0 stars 0 forks source link

Mbio: handle samples with 0s for non-abundance data #600

Open asizemore opened 1 year ago

asizemore commented 1 year ago

First seen here https://github.com/VEuPathDB/microbiomeComputations/issues/31

Some samples have 0s for all vars in a collection. When the collection is abundance, we just remove the sample because that's the main reason why that sample exists! When the collection is pathway or CORRAL output, we don't want to remove the sample. Still, we need some way to handle these samples because that row of 0s should not be included in the computations. Either it could skew results or, in some cases, it will cause the whole computation to fail.

Some ideas so far:

  1. Have the compute kick out samples that have all 0s. Then return a message that says how many samples got kicked out. The frontend will display this nicely somewhere
  2. Have the workflow use hidden vars to indicate which samples it expects to have data, and then the client will secretly filter on this hidden var. Would still give the user messaging about this.

Open questions:

  1. Do we expect user datasets to ever include rows of all 0s?
  2. Should we kick these samples out of all vizs as well?
  3. Where does the frontend messaging go? Mockup time!
d-callan commented 1 year ago

option 2 has the benefit of working places other than the computes. we could update totals counts in the subsetting tab, exclude these samples from the non-compute vizs etc.

as for UDs, i think there should be some validation against this when uploading/ installing. that would be a separate issue.

asizemore commented 1 year ago

That'd be great! Who would you suggest we talk to in order to get this fleshed out?
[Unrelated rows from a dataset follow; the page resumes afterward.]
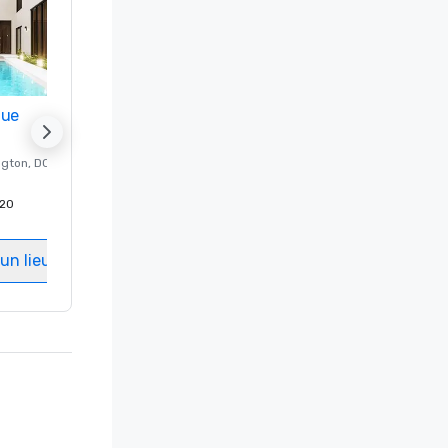
nue
Promote your venue
ngton
, DC
Hôtel de luxe à
Washington
, DC
20
Chambres d'invités
:
237
Salles de réunion
:
8
un lieu
Sélectionnez un lieu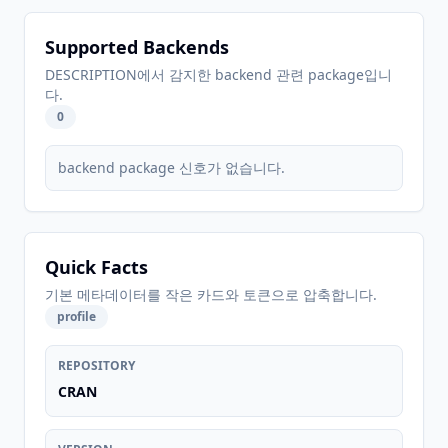
Supported Backends
DESCRIPTION에서 감지한 backend 관련 package입니
다.
0
backend package 신호가 없습니다.
Quick Facts
기본 메타데이터를 작은 카드와 토큰으로 압축합니다.
profile
REPOSITORY
CRAN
JB, jay maybe?

d-callan commented 1 year ago

Let's confirm in an mbio meeting, and talk to @jbrestel

d-callan commented 8 months ago

https://github.com/VEuPathDB/microbiomeComputations/issues/65 is a case of this. i think id like to do option 1 from above to handle that ticket, see if we get lucky and have it resolve any other open issues about failed computes, and leave this ticket open in case we later decide wed like to do option 2 as well.